Mikhail Bulgakov. The Master and Margarita
Contents
BOOK ONE
1 Never Talk to Strangers
2 Pontius Pilate
3 The Seventh Proof
4 The Pursuit
5 The Affair at Griboyedov
6 Schizophrenia
7 The Haunted Flat
8 A Duel between Professor and Poet
9 Koroviev’s Tricks
10 News from Yalta
11 The Two Ivans
12. Black Magic Revealed
13 Enter the Hero
14 Saved by Cock-Crow
15 The Dream of Nikanor Ivanovich
16 The Execution
17 A Day of Anxiety
18 Unwelcome Visitors
BOOK TWO
19 Margarita
20 Azazello’s Cream
21 The Flight
22 By Candlelight
23 Satan’s Rout
24 The Master is Released
25 How the Procurator Tried to Save Judas of Karioth
26 The Burial
27 The Last of Flat No. 50
28 The Final Adventure of Koroviev and Behemoth
29 The Fate of the Master and Margarita is Decided
30 Time to Go
31 On Sparrow Hills
32 Absolution and Eternal Refuge
Epilogue
‘Say at last – who art thou?’
‘That Power I serve
Which wills forever evil
Yet does forever good.’
Goethe, Faust
* BOOK ONE *
1. Never Talk to Strangers
At the sunset hour of one warm spring day two men were to be seen at Patriarch’s Ponds. The first of them – aged about forty, dressed in a greyish summer suit – was short, dark-haired, well-fed and bald. He carried his decorous pork-pie hat by the brim and his neatly shaven face was embellished by black hornrimmed spectacles of preternatural dimensions. The other, a broad-shouldered young man with curly reddish hair and a check cap pushed back to the nape of his neck, was wearing a tartan shirt, chewed white trousers and black sneakers.
The first was none other than Mikhail Alexandrovich Berlioz, editor of a highbrow literary magazine and chairman of the management
cofnmittee of one of the biggest Moscow literary clubs, known by its abbreviation as massolit; his young companion was the poet Ivan Nikolayich Poniryov who wrote under the pseudonym of Bezdomny.
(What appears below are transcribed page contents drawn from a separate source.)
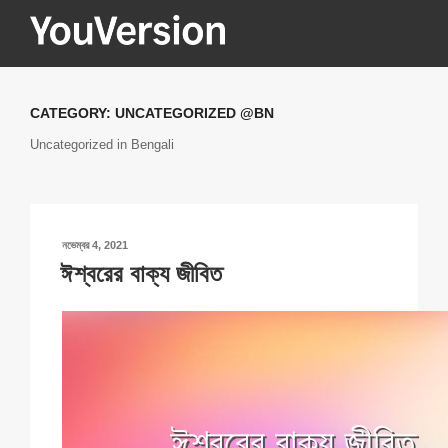
Skip
to
content
YOUVERSION
Seeking God every day.
CATEGORY:
UNCATEGORIZED @BN
Uncategorized in Bengali
POSTED
নভেম্বর 4, 2021
ON
ঈশ্বরের বাক্য জীবিত
ঈশ্বরের বাক্য জীবিত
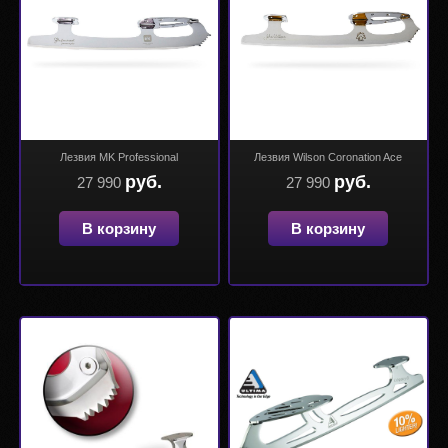
Лезвия MK Professional
Лезвия Wilson Coronation Ace
руб.
руб.
27 990
27 990
В корзину
В корзину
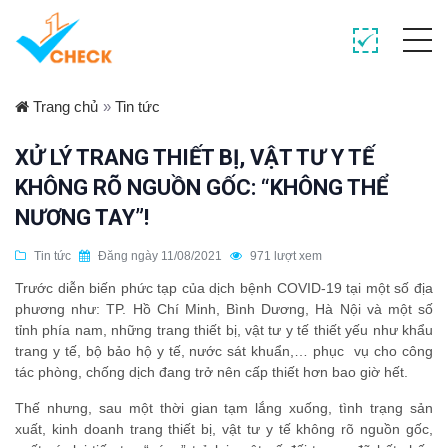
Trang chủ
»
Tin tức
XỬ LÝ TRANG THIẾT BỊ, VẬT TƯ Y TẾ
KHÔNG RÕ NGUỒN GỐC: “KHÔNG THỂ
NƯƠNG TAY”!
Tin tức
Đăng ngày 11/08/2021
971 lượt xem
Trước diễn biến phức tạp của dịch bệnh COVID-19 tại một số địa
phương như: TP. Hồ Chí Minh, Bình Dương, Hà Nội và một số
tỉnh phía nam, những trang thiết bị, vật tư y tế thiết yếu như khẩu
trang y tế, bộ bảo hộ y tế, nước sát khuẩn,… phục vụ cho công
tác phòng, chống dịch đang trở nên cấp thiết hơn bao giờ hết.
Thế nhưng, sau một thời gian tạm lắng xuống, tình trạng sản
xuất, kinh doanh trang thiết bị, vật tư y tế không rõ nguồn gốc,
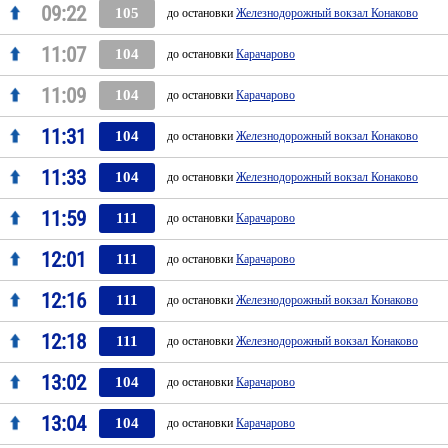
09:22
105
до остановки
Железнодорожный вокзал Конаково
11:07
104
до остановки
Карачарово
11:09
104
до остановки
Карачарово
11:31
104
до остановки
Железнодорожный вокзал Конаково
11:33
104
до остановки
Железнодорожный вокзал Конаково
11:59
111
до остановки
Карачарово
12:01
111
до остановки
Карачарово
12:16
111
до остановки
Железнодорожный вокзал Конаково
12:18
111
до остановки
Железнодорожный вокзал Конаково
13:02
104
до остановки
Карачарово
13:04
104
до остановки
Карачарово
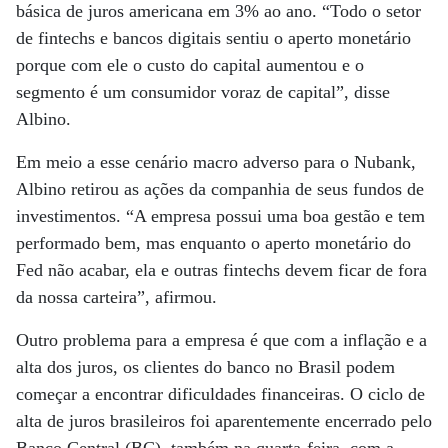
básica de juros americana em 3% ao ano. “Todo o setor
de fintechs e bancos digitais sentiu o aperto monetário
porque com ele o custo do capital aumentou e o
segmento é um consumidor voraz de capital”, disse
Albino.
Em meio a esse cenário macro adverso para o Nubank,
Albino retirou as ações da companhia de seus fundos de
investimentos. “A empresa possui uma boa gestão e tem
performado bem, mas enquanto o aperto monetário do
Fed não acabar, ela e outras fintechs devem ficar de fora
da nossa carteira”, afirmou.
Outro problema para a empresa é que com a inflação e a
alta dos juros, os clientes do banco no Brasil podem
começar a encontrar dificuldades financeiras. O ciclo de
alta de juros brasileiros foi aparentemente encerrado pelo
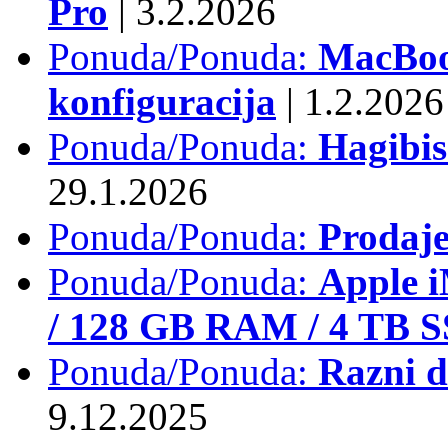
Pro
|
3.2.2026
Ponuda/Ponuda:
MacBook
konfiguracija
|
1.2.2026
Ponuda/Ponuda:
Hagibi
29.1.2026
Ponuda/Ponuda:
Prodaj
Ponuda/Ponuda:
Apple i
/ 128 GB RAM / 4 TB 
Ponuda/Ponuda:
Razni d
9.12.2025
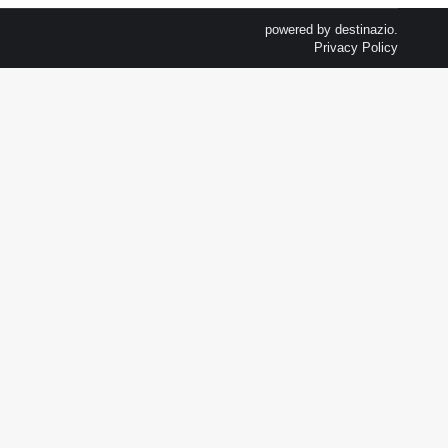
powered by
destinazio.
Privacy Policy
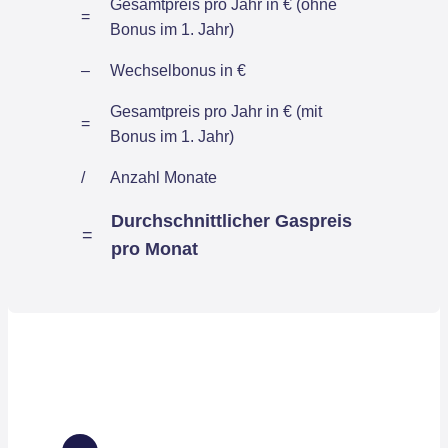
Gesamtpreis pro Jahr in € (ohne
=
Bonus im 1. Jahr)
–
Wechselbonus in €
Gesamtpreis pro Jahr in € (mit
=
Bonus im 1. Jahr)
/
Anzahl Monate
Durchschnittlicher Gaspreis
=
pro Monat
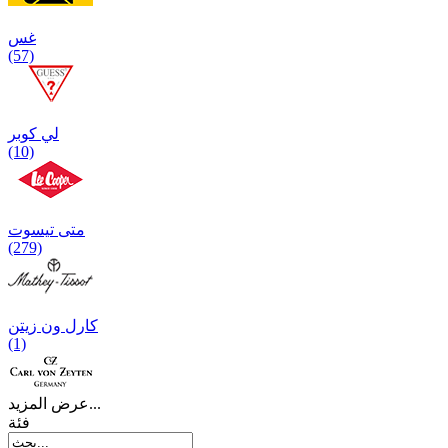
غس
(57)
لي كوبر
(10)
متی تیسوت
(279)
کارل ون زیتن
(1)
عرض المزيد...
فئة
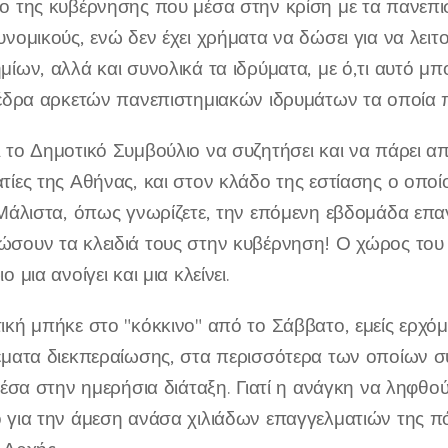
ο της κυβέρνησης που μέσα στην κρίση με τα πανεπιστ
υνομικούς, ενώ δεν έχει χρήματα να δώσει για να λει
μίων, αλλά και συνολικά τα ιδρύματα, με ό,τι αυτό μπο
 έδρα αρκετών πανεπιστημιακών ιδρυμάτων τα οποία 
 το Δημοτικό Συμβούλιο να συζητήσει και να πάρει απ
τίες της Αθήνας, και στον κλάδο της εστίασης ο οποίος
 Μάλιστα, όπως γνωρίζετε, την επόμενη εβδομάδα επα
σουν τα κλειδιά τους στην κυβέρνηση! Ο χώρος του π
ο μια ανοίγει και μια κλείνει.
ική μπήκε στο "κόκκινο" από το Σάββατο, εμείς ερχό
έματα διεκπεραίωσης, στα περισσότερα των οποίων σ
 μέσα στην ημερήσια διάταξη. Γιατί η ανάγκη να ληφθ
 για την άμεση ανάσα χιλιάδων επαγγελματιών της πόλ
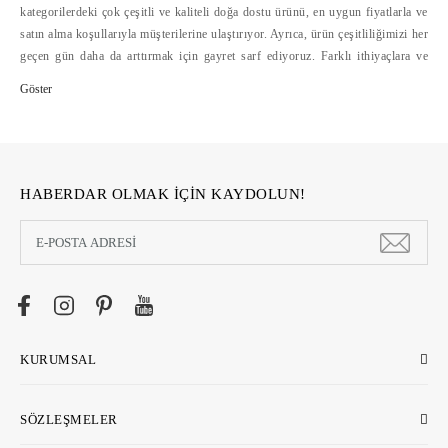
kategorilerdeki çok çeşitli ve kaliteli doğa dostu ürünü, en uygun fiyatlarla ve
satın alma koşullarıyla müşterilerine ulaştırıyor. Ayrıca, ürün çeşitliliğimizi her
geçen gün daha da arttırmak için gayret sarf ediyoruz. Farklı ithiyaçlara ve
bütçelere hitap eden doğa dostu ürün çeşitliliğini, alışverişte mesafelerini
ortadan kaldıran ecostore.com.tr'de bulabilirsiniz. Ecostore, geliştirdiği
güvenli ödeme sistemleri, hızlı ve cazip ödeme koşulları yanında, kolay iade
hizmetleriyle de online alışverişi kolaylaştırıyor >>
HABERDAR OLMAK İÇİN KAYDOLUN!
KURUMSAL
SÖZLEŞMELER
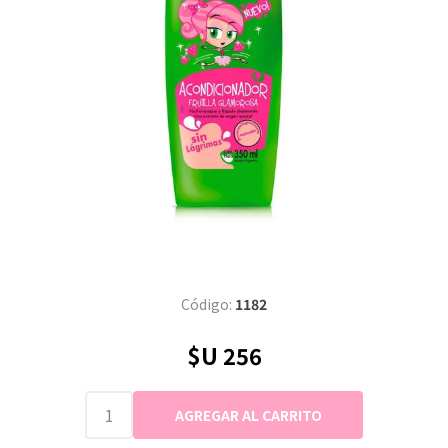
Código:
1182
$U 256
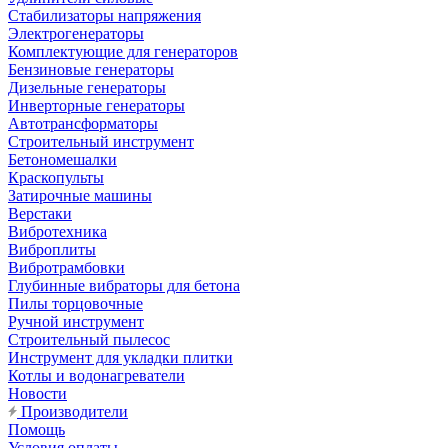
Стабилизаторы напряжения
Электрогенераторы
Комплектующие для генераторов
Бензиновые генераторы
Дизельные генераторы
Инверторные генераторы
Автотрансформаторы
Строительный инструмент
Бетономешалки
Краскопульты
Затирочные машины
Верстаки
Вибротехника
Виброплиты
Вибротрамбовки
Глубинные вибраторы для бетона
Пилы торцовочные
Ручной инструмент
Строительный пылесос
Инструмент для укладки плитки
Котлы и водонагреватели
Новости
Производители
Помощь
Условия оплаты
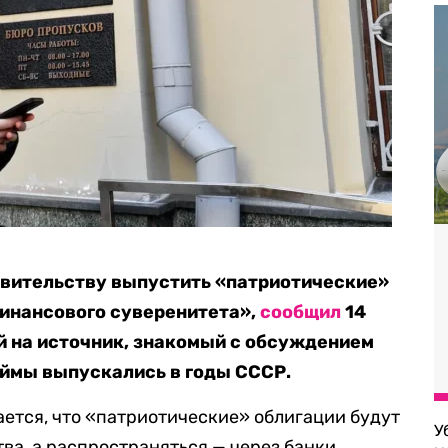
вительству выпустить «патриотические»
финансового суверенитета»,
сообщил
14
й на источник, знакомый с обсуждением
аймы выпускались в годы СССР.
ается, что «патриотические» облигации будут
У
ва, а распространяться — через банки,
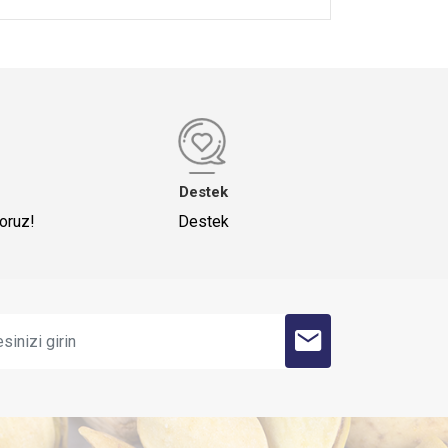
Destek
yoruz!
Destek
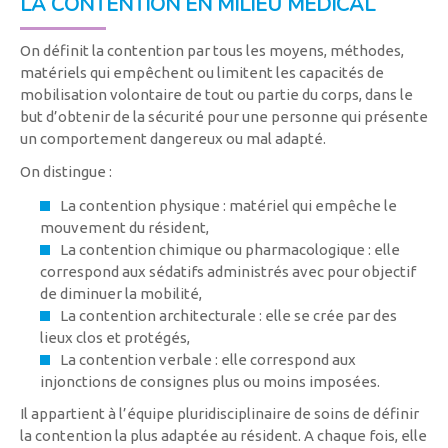
LA CONTENTION EN MILIEU MÉDICAL
On définit la contention par tous les moyens, méthodes,
matériels qui empêchent ou limitent les capacités de
mobilisation volontaire de tout ou partie du corps, dans le
but d’obtenir de la sécurité pour une personne qui présente
un comportement dangereux ou mal adapté.
On distingue :
La contention physique : matériel qui empêche le
mouvement du résident,
La contention chimique ou pharmacologique : elle
correspond aux sédatifs administrés avec pour objectif
de diminuer la mobilité,
La contention architecturale : elle se crée par des
lieux clos et protégés,
La contention verbale : elle correspond aux
injonctions de consignes plus ou moins imposées.
Il appartient à l’équipe pluridisciplinaire de soins de définir
la contention la plus adaptée au résident. A chaque fois, elle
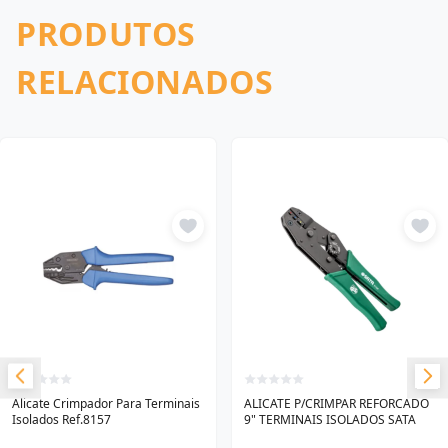
PRODUTOS
RELACIONADOS
Alicate Crimpador Para Terminais
ALICATE P/CRIMPAR REFORCADO
Isolados Ref.8157
9" TERMINAIS ISOLADOS SATA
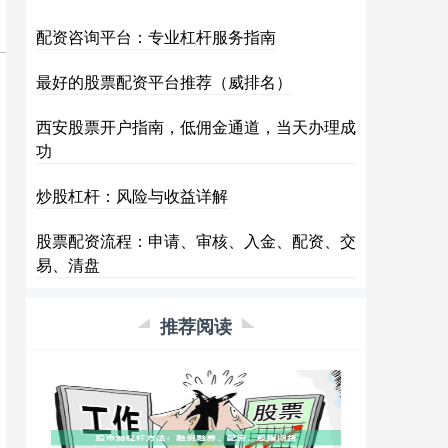
配资咨询平台：专业杠杆服务指南
最好的股票配资平台推荐（威排名）
西安股票开户指南，低佣金通道，当天办理成
功
炒股杠杆：风险与收益详解
股票配资流程：申请、审核、入金、配资、交
易、清盘
推荐阅读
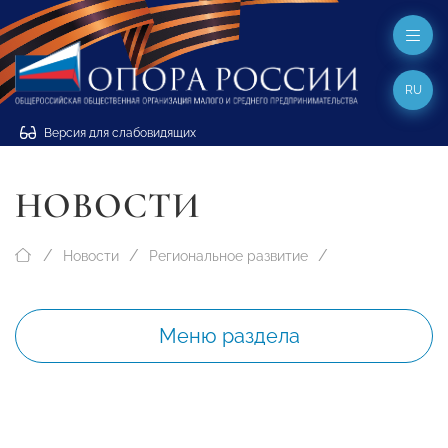
RU
Версия для слабовидящих
НОВОСТИ
Новости
Региональное развитие
Меню раздела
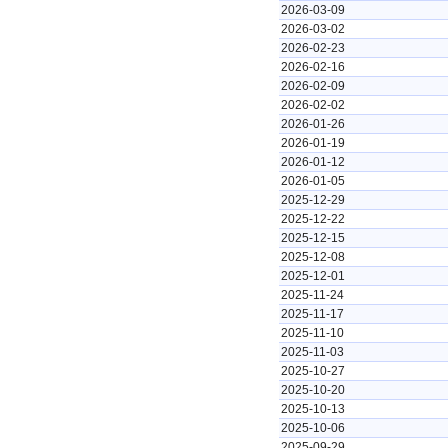
2026-03-09
2026-03-02
2026-02-23
2026-02-16
2026-02-09
2026-02-02
2026-01-26
2026-01-19
2026-01-12
2026-01-05
2025-12-29
2025-12-22
2025-12-15
2025-12-08
2025-12-01
2025-11-24
2025-11-17
2025-11-10
2025-11-03
2025-10-27
2025-10-20
2025-10-13
2025-10-06
2025-09-29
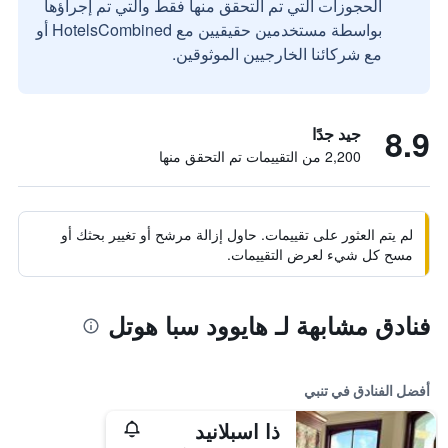
الحجوزات التي تم التحقق منها فقط والتي تم إجراؤها
بواسطة مستخدمين حقيقيين مع HotelsCombined أو
مع شركائنا الخارجيين الموثوقين.
8.9
جيد جدًا
2,200 من التقييمات تم التحقق منها
لم يتم العثور على تقييمات. حاول إزالة مرشح أو تغيير بحثك أو
مسح كل شيء لعرض التقييمات.
فنادق مشابهة لـ هايوود سبا هوتل
أفضل الفنادق في تنبي
ذا اسبلانيد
Reaching the shade of the budding lime trees, the two writers went straight to a gaily-painted kiosk labelled’Beer and Minerals’.
There was an oddness about that terrible day in May which is worth recording : not only at the kiosk but along the whole avenue parallel to Malaya Bronnaya Street there was not a person to be seen. It was the hour of the day when people feel too exhausted to breathe, when Moscow glows in a dry haze as the sun disappears behind the Sadovaya Boulevard – yet no one had come out for a walk under the limes, no one was sitting on a bench, the avenue was empty.
‘A glass of lemonade, please,’said Berlioz.
‘There isn’t any,’replied the woman in the kiosk. For some reason the request seemed to offend her.
‘Got any beer?’ enquired Bezdomny in a hoarse voice.
‘Beer’s being delivered later this evening’ said the woman.
‘Well what have you got?’ asked Berlioz.
‘Apricot juice, only it’s warm’ was the answer.
‘All right, let’s have some.’
The apricot juice produced a rich yellow froth, making the air smell like a hairdresser’s. After drinking it the two writers immediately began to hiccup. They paid and sat down on a bench facing the pond, their backs to Bronnaya Street. Then occurred the second oddness, which affected Berlioz alone. He suddenly stopped hiccuping, his heart thumped and for a moment vanished, then returned but with a blunt needle sticking into it. In addition Berlioz was seized by a fear that was groundless but so powerful that he had an immediate impulse to run away from Patriarch’s Ponds without looking back.